- Former names: Aschesaye
- Alternative names: Aissheseye

General information
- Type: Manor house
- Location: Ashey, United Kingdom
- Construction started: 1228

= Ashey Manor =

Ashey Manor (also Aissheseye, Aschesaye, Asshaye) is a manor house in Ashey on the Isle of Wight, situated within the Newchurch parish.
It was historically linked with Ryde Manor.
==History==
It was granted to the abbey of Wherwell near Andover before 1228, and in 1291 was of the considerable annual value of £41 6s. 2d.
  It certainly extended to the seashore, and the passage from Ryde to Portsmouth was one of its sources of income. Ashey remained with Wherwell until the Dissolution.

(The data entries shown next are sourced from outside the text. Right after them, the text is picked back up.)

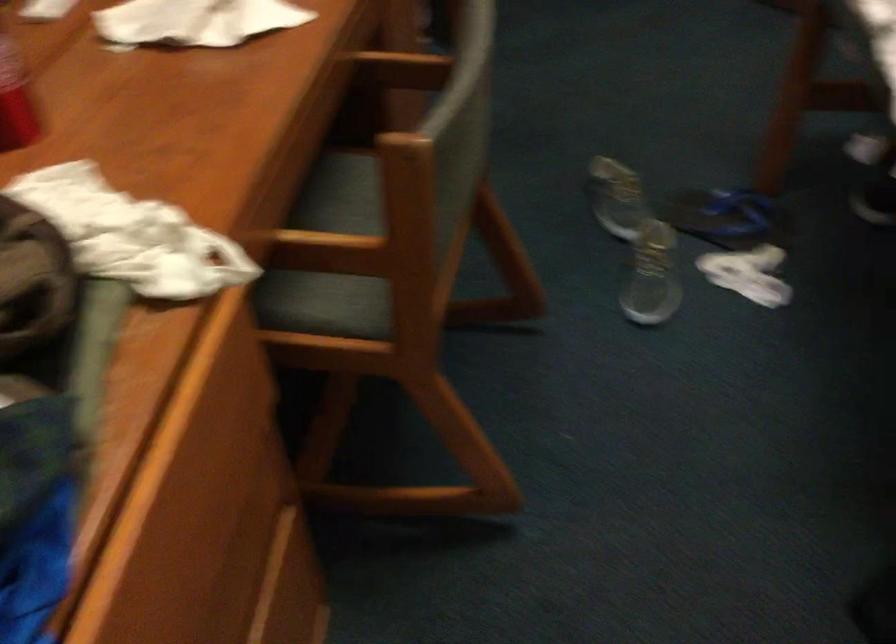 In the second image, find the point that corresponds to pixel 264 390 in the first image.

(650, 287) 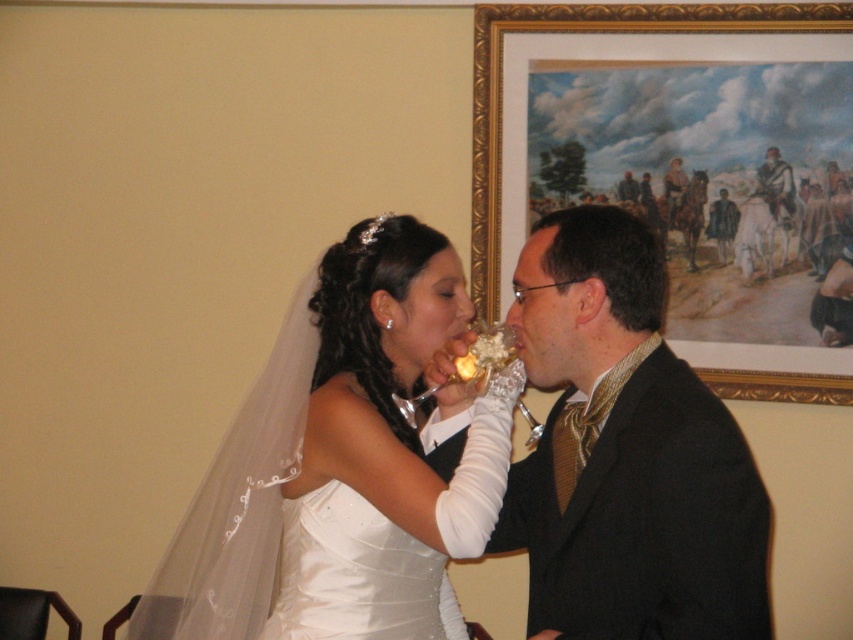 Can you confirm if shiny gold tie at center is wider than white satin dress at center?

Yes, shiny gold tie at center is wider than white satin dress at center.

Who is more distant from viewer, (570, 394) or (494, 426)?

The point (570, 394) is behind.

Is point (575, 397) closer to camera compared to point (424, 353)?

Yes, point (575, 397) is in front of point (424, 353).

Find the location of `shiny gold tie at center`. shiny gold tie at center is located at coordinates (625, 452).

Which of these two, white satin dress at center or gold-framed painting at upper right, stands taller?

gold-framed painting at upper right

Is point (294, 544) in front of point (827, 376)?

Yes, point (294, 544) is closer to viewer.

Identify the location of white satin dress at center. (383, 449).

Does shiny gold tie at center have a greater height compared to gold-framed painting at upper right?

In fact, shiny gold tie at center may be shorter than gold-framed painting at upper right.

Consider the image. Does shiny gold tie at center appear under gold-framed painting at upper right?

Indeed, shiny gold tie at center is positioned under gold-framed painting at upper right.

Where is `shiny gold tie at center`? Image resolution: width=853 pixels, height=640 pixels. shiny gold tie at center is located at coordinates (625, 452).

It was leased by the last abbess, Morphita Kingsmill, to Giles Worsley and Elizabeth his wife 4 December 1538. After the Dissolution Giles Worsley continued as tenant and collector of dues till the grant of the manor to him by the Crown in 1544. He died in 1558, leaving a son James, who died intestate soon after his father, when the estates were claimed by Sir Robert Worsley of Worsley, Lancs., as cousin and heir-at-law to Giles. This claim was contested by Richard Worsley, half-brother of James, in the Court of Wards and Liveries in 1563, when it was awarded that Sir Robert was to take a third, afterwards known as the manor of Ryde, while Richard was to have the part which had been bequeathed by Giles to his widow Margaret, comprising the site of the manor. Richard Worsley died at Ashey 31 August 1599, when the manor came to his son Bowyer, afterwards knighted by James I. According to his contemporary, Sir John Oglander, Sir Bowyer Worsley was a reckless, improvident man. His son John having predeceased him, he sold Ashey in 1624 to Thomas Cotele. The manor then followed the same descent as Niton (q.v.) until 1789, when George Lord Mount Edgcumbe sold it to Mr. Joseph Bettesworth. He devised it in 1805 to his wife, with remainder to his younger daughter Augusta wife of Alexander Shearer, whose son Bettesworth P. Shearer conveyed it to George Player of Gosport. Player's daughter Elizabeth Lydia married Captain Thomas Robert Brigstocke, R.N., whose grandson William Player Brigstocke owned it as of 1912.